"He doesn't even wear a hat!"
This extraordinary drama of bygone manners here turns its attention, in an oblique manner, to politics, as Sterling Cooper is set to handle Nixon's presidential campaign. Nixon va Kennedy is seen partly, as in the original meeting, as a clash of the generations. But it's also about social class: Betty is upset to see Helen Bishop in the supermarket and be accused of being a pervert after what happened with little Glen. You can nsymathise with her... but she slaps Helen and then proceeds to close ranks against the working single mother with her snooty friends, and to note that "I hate Kennedy" just to spite her. Wow.
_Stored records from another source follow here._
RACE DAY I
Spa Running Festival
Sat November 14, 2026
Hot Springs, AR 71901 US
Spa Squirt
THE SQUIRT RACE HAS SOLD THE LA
There's still gender in the mix, though. Don gets a report from his pet Freudian quack on Betty and is told, with extraordinary masculine condescension towards Betty, that she has "the emotions of a child". Women are infantilised, yet the men drink enormous amounts on a weeknight, drive away while bladdered and behatted, and make inappropriate passes at their friends' wives- and Don blames Betty, over whom he has some power by dint of his gender, wen Roger, his boss and thus untouchable, makes a move on her. Ouch. Meanwhile, Pete's marriage is showing some very real cracks and he and Peggy are certainly attracted to each other.
This is a pre-Sixties world of hats, hard drinking and sexual harrassment. It all feels very secure. Yet, with Kennedy in the background and Peggy in the foreground, there may be the green shoots of something new. This is such perfectly observed telly.